Quite why existing advisors should be concerned about the advice gap is mystifying… but little is promoted more as a reason to buy IT services.
If you are a graduate, or at least someone with a outgoing nature and willingness to learn, anyone looking back over the last ten years worth of FCA/advisor history would think, surely, no thanks, I’ll look at (say) legal and start on £140k a year… in London at least…
Again I repeat, sorry, positioning is all! It is better to tell a client you’ll hand this to your people to sort, then meet again to explain…
The fact is, because advice becomes more narrow and prescriptive – PI cover/FCA/Fund Managers/Pension Trustees… collectively compliance… where can an advisor add value beyond banks or similar. This requires sleuthing outside of regulated stuff, and, taking compliance into account too, handing over to third parties if necessary.
Lawyers recognize this… a Partner introducing to another may well receive 25-30% of the fees – indeed, few will take any money for an outside introduction these days… they make it up with more advice on the clock.
What proportion of the regulated adviser community is actually interested in providing guidance which, I would have thought, will have to be strictly non-provider specific, e.g. you might be well advised (by somebody else) to consider contributing to a registered pension plan, but I can’t tell you which one or what investments to choose within it? I don’t know any at all.
Of the (very) few who may be interested, what might they be planning to charge?
What proportion of the public might be prepared to pay such charges and, having paid for and received guidance, what will they do next?
What do the public think are the differences between Advice and Guidance?
Having established this, what proportion of those who like the idea of receiving guidance as opposed to advice will be prepared to pay for the the former in the knowledge that it almost certainly won’t have equipped them sufficiently to set up (properly) everything they need without the latter?
Oh yes, one last question (for now): What became of the FCA’s FAMR, embarked upon almost a decade ago but since kicked quietly into the weeds where it’s been mouldering ever since?
An excellent last (but not least) point re FCA JS!
May I add, too, what ever happened to the Double Dipping Inquiry commenced nearly a year ago by FCA, with a (twice postponed May/June date for publication? Errm… that is 2024 to be clear!!

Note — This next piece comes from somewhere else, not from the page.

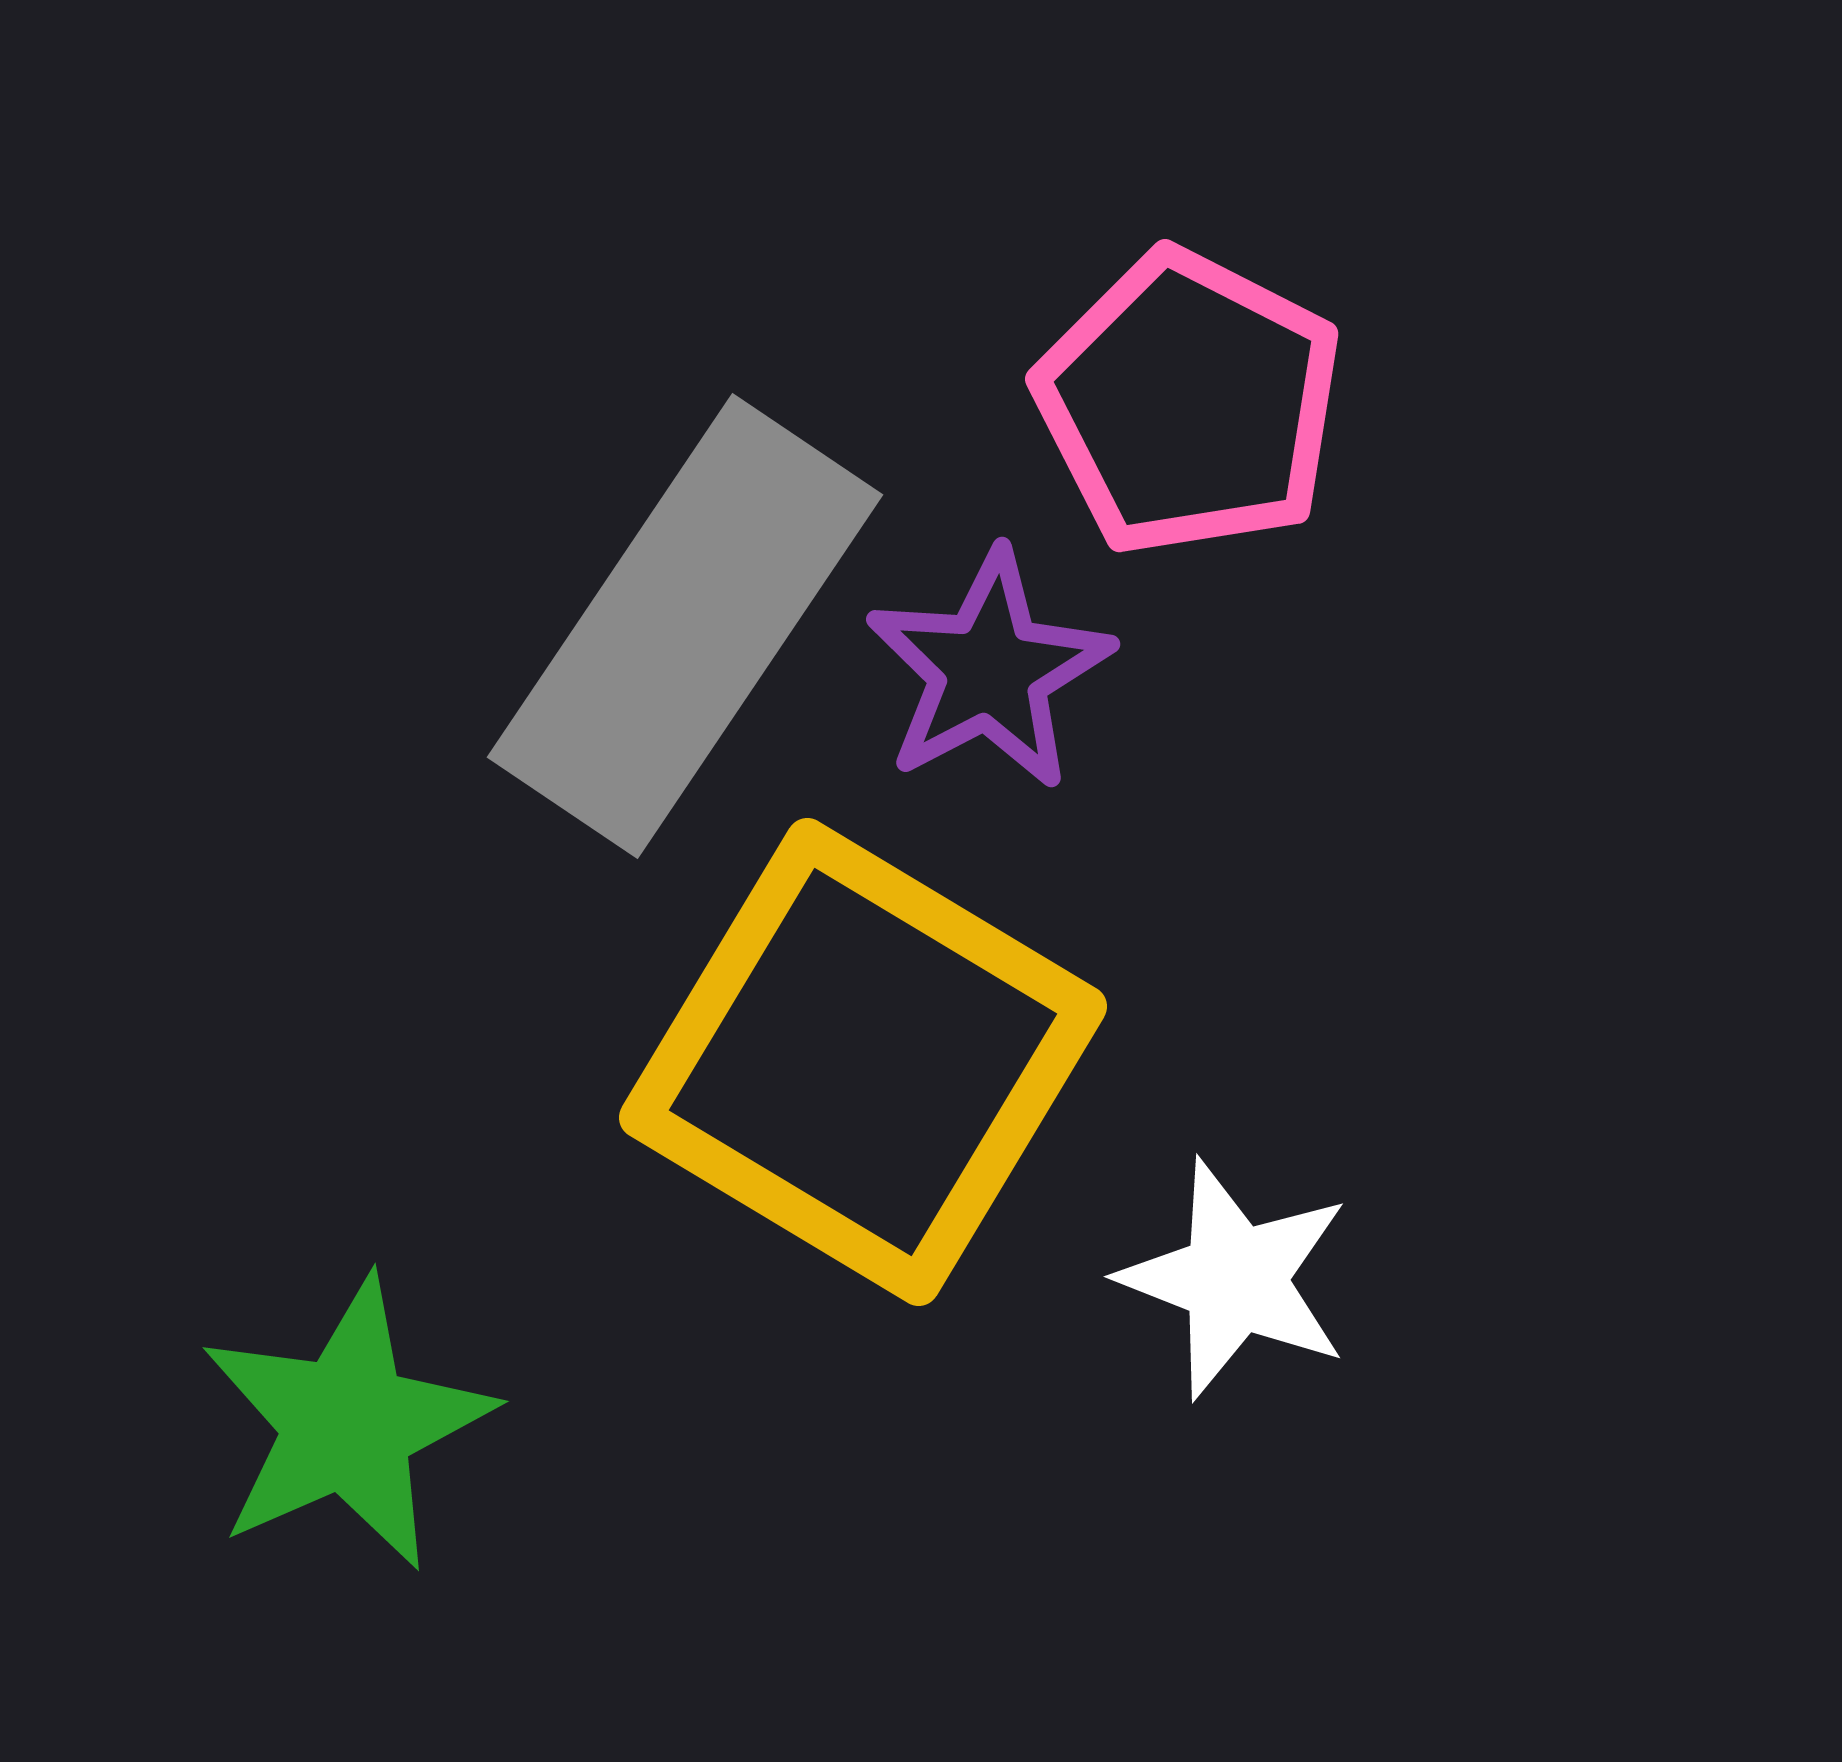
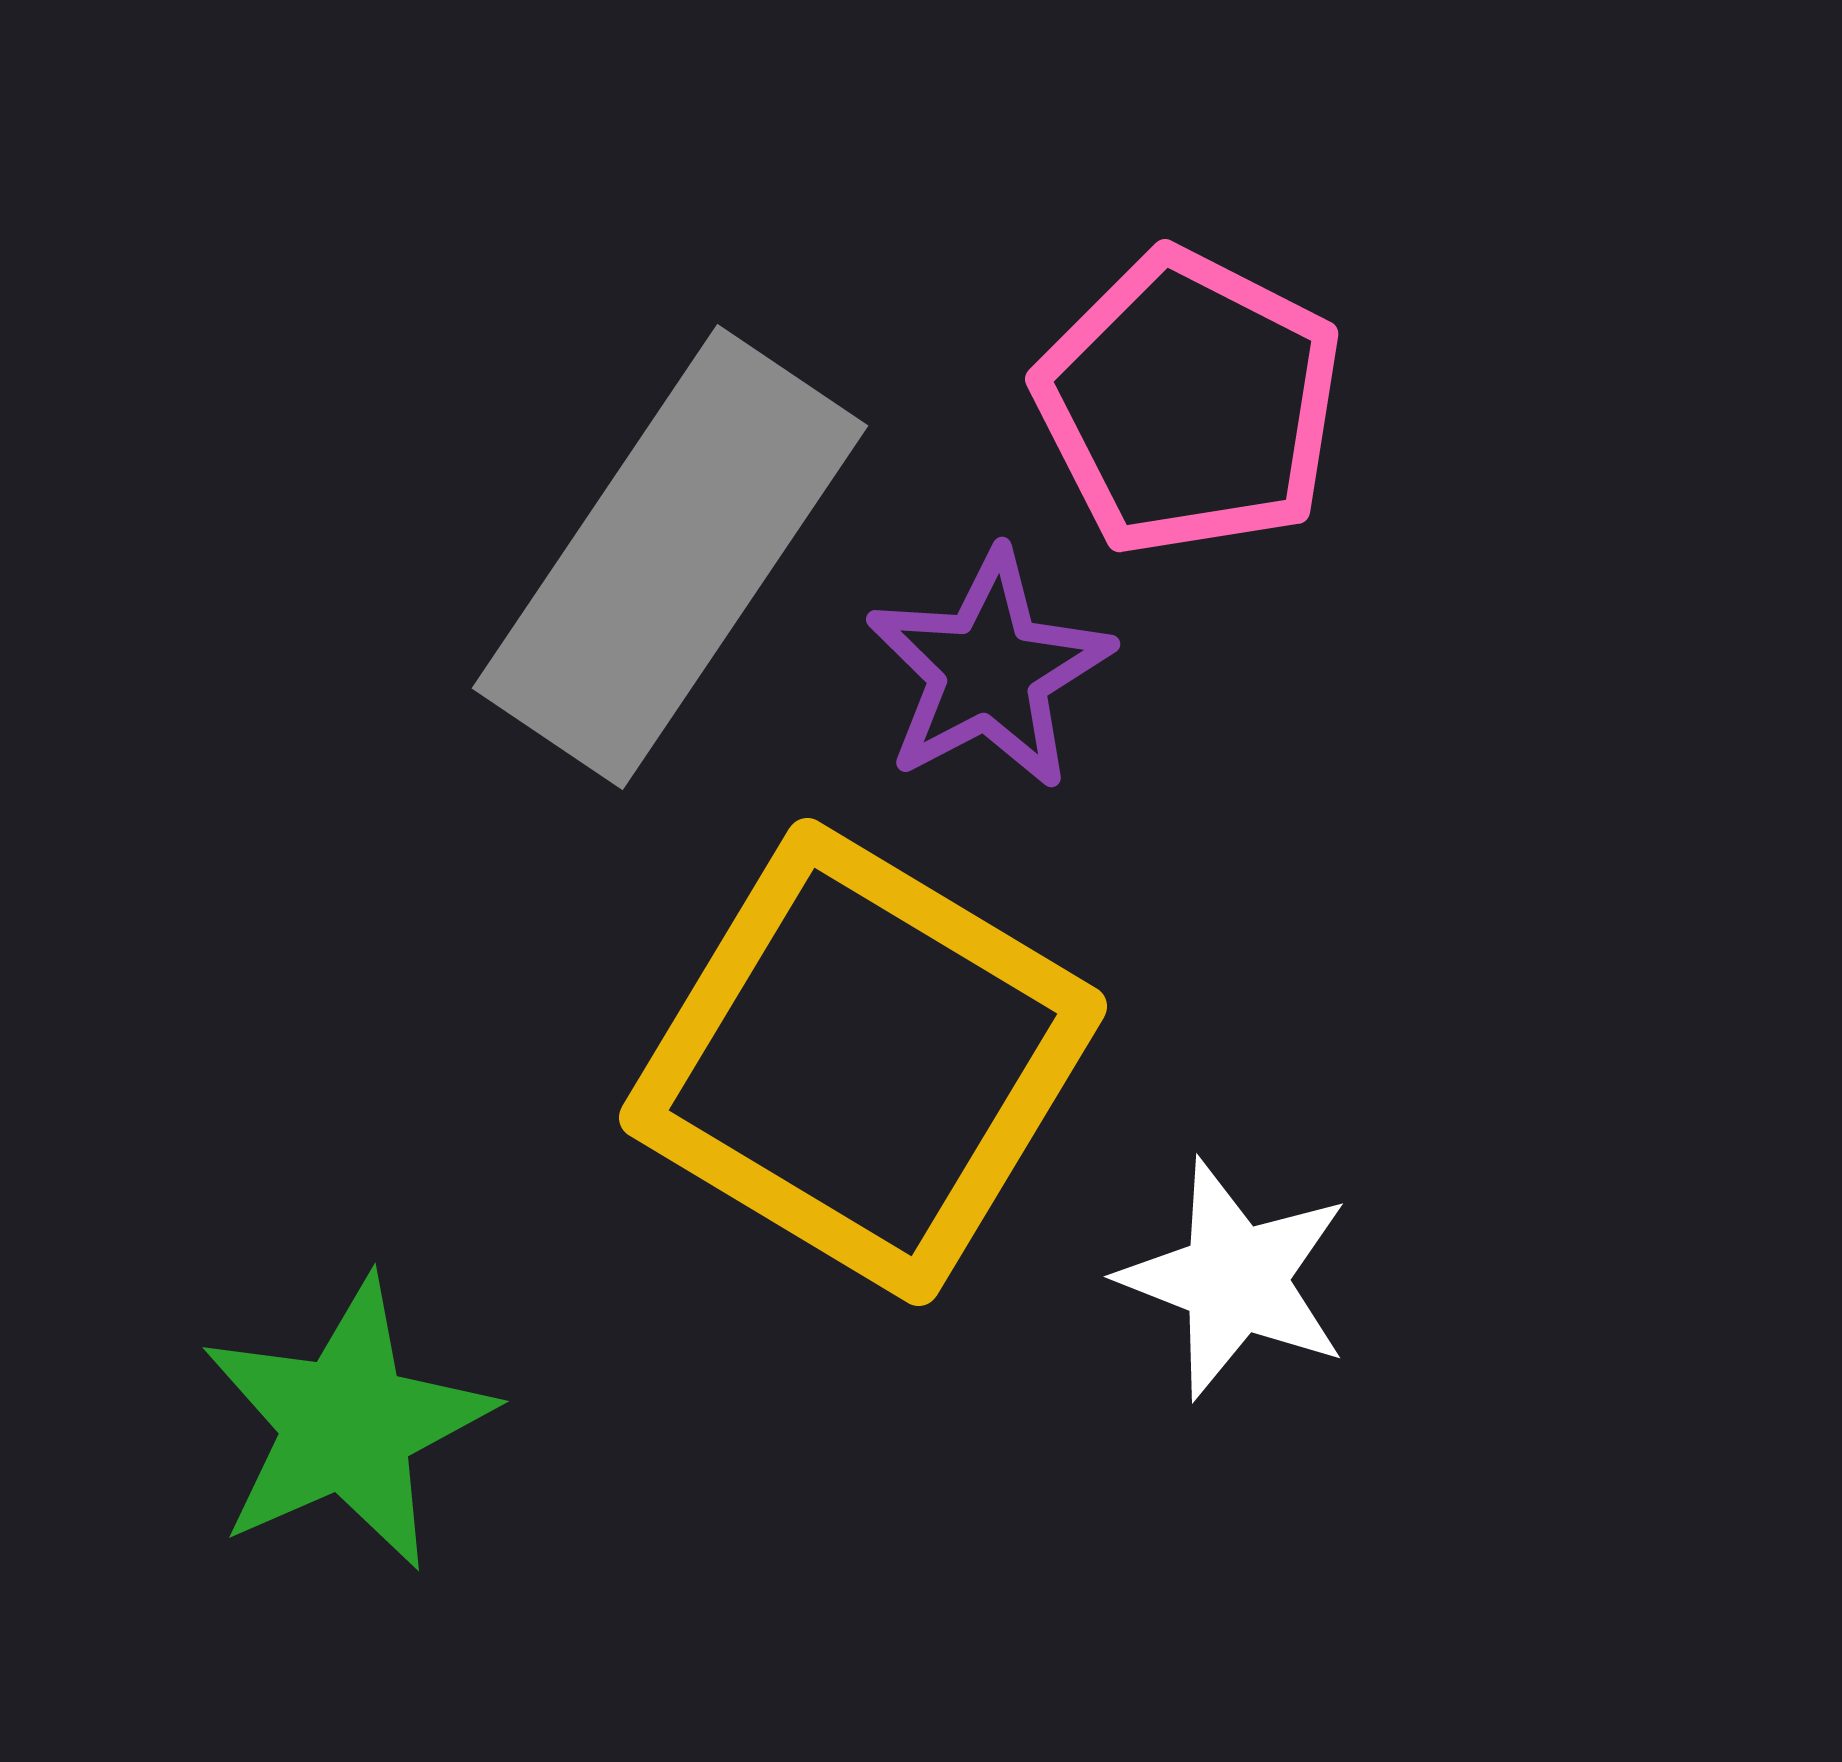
gray rectangle: moved 15 px left, 69 px up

A comment on ‘innovation’. The only ‘innovation’ a self serving unaccountable bureaucracy like the FCA can do is more bureaucracy. It takes entrepreneurs to innovate. They risk their own wealth and real savings in creating enterprises to make the archetypal better mousetrap that they forecast consumer might buy. No bureaucrat can do that. Ever. No bureaucrat ever ‘creates wealth’. Au contraire. all bureaucrats consume and destroy wealth.